In a separate large bowl, beat the butter, granulated sugar, brown sugar and lemon zest together until combined. There should be no lumps of butter or brown sugar when you're finished.
Beat the eggs, vanilla extract and lemon extract into the butter mixture. Turn off the mixer and scrape down the sides and bottom of the bowl to ensure that there are is no butter stuck.
Mix the flour mixture into the butter mixture about ½ at a time, starting with the mixer on a low speed. The dough will be thick. Turn the mixer off and squeeze the dough between your fingers. If it sticks (AKA leaves cookie dough on your fingers) beat in 1 extra tablespoon of flour.
Cover the bowl and refrigerate for at least 2 hour or up to 48 hours.
When ready to bake, preheat the oven to 375℉ (190℃). Line cookie sheets with parchment paper or baking mats.
Form the dough into balls with about ¼ cup to ⅓ cup each. I always use a scale - each of my cookies weighed 3½ ounces (100 grams). I got 14 cookies in total. Place the cookie dough balls at least 2½ inches (about 6 cm) apart on the lined cookie sheets.
Bake 1 sheet at a time in the middle of the preheated oven. The cookies will need about 12-14 minutes, or until the tops look set and are starting to turn golden. (Keep the remaining unbaked cookie dough balls in the fridge as the first tray bakes).

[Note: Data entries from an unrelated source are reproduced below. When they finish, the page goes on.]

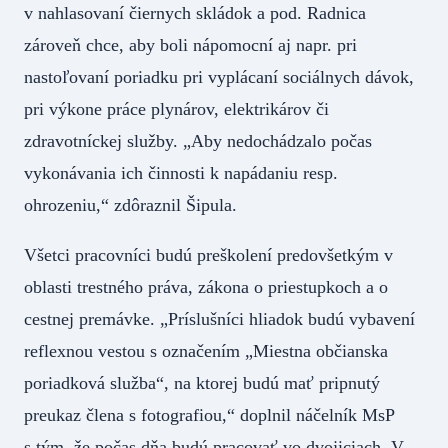
v nahlasovaní čiernych skládok a pod. Radnica
zároveň chce, aby boli nápomocní aj napr. pri
nastoľovaní poriadku pri vyplácaní sociálnych dávok,
pri výkone práce plynárov, elektrikárov či
zdravotníckej služby. „Aby nedochádzalo počas
vykonávania ich činnosti k napádaniu resp.
ohrozeniu,“ zdôraznil Šipula.
Všetci pracovníci budú preškolení predovšetkým v
oblasti trestného práva, zákona o priestupkoch a o
cestnej premávke. „Príslušníci hliadok budú vybavení
reflexnou vestou s označením „Miestna občianska
poriadková služba“, na ktorej budú mať pripnutý
preukaz člena s fotografiou,“ doplnil náčelník MsP
s tým, že počas dňa budú pracovať vo dvojiciach. V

Remove the cookies from the oven. For perfectly round cookies, take a large biscuit cutter (or cup/mug) - it should be larger than the cookies. Place it around each cookie, and gently trace a circular shape to mold each cookie into a perfect circle. Note - you are not cutting the cookie into a circle, you are simply pressing the sides into a perfect circle. Cool the cookies on the cookie sheet.